**What you are asked to do**: Answer with a number only: how many lines of the data contain "Gemstone"?

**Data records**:
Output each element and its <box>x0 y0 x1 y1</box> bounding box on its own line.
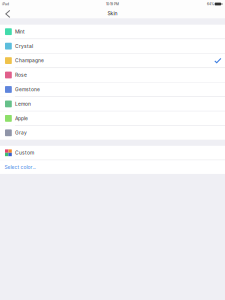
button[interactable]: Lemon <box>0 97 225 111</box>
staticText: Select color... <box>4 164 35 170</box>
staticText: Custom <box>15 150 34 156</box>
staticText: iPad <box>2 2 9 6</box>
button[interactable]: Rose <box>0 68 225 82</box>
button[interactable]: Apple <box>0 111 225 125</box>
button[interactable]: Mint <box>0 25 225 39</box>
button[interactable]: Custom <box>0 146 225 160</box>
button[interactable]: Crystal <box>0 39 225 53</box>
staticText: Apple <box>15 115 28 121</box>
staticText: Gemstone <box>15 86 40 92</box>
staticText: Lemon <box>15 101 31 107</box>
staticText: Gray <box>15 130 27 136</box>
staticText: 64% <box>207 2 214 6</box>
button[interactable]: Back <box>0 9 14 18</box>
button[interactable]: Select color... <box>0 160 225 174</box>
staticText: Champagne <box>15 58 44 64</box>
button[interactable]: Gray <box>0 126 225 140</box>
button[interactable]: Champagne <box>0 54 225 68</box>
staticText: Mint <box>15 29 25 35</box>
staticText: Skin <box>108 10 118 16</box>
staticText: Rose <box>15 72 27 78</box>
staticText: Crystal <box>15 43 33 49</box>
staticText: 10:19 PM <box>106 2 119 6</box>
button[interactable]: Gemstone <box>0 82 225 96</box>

**Written response**: 2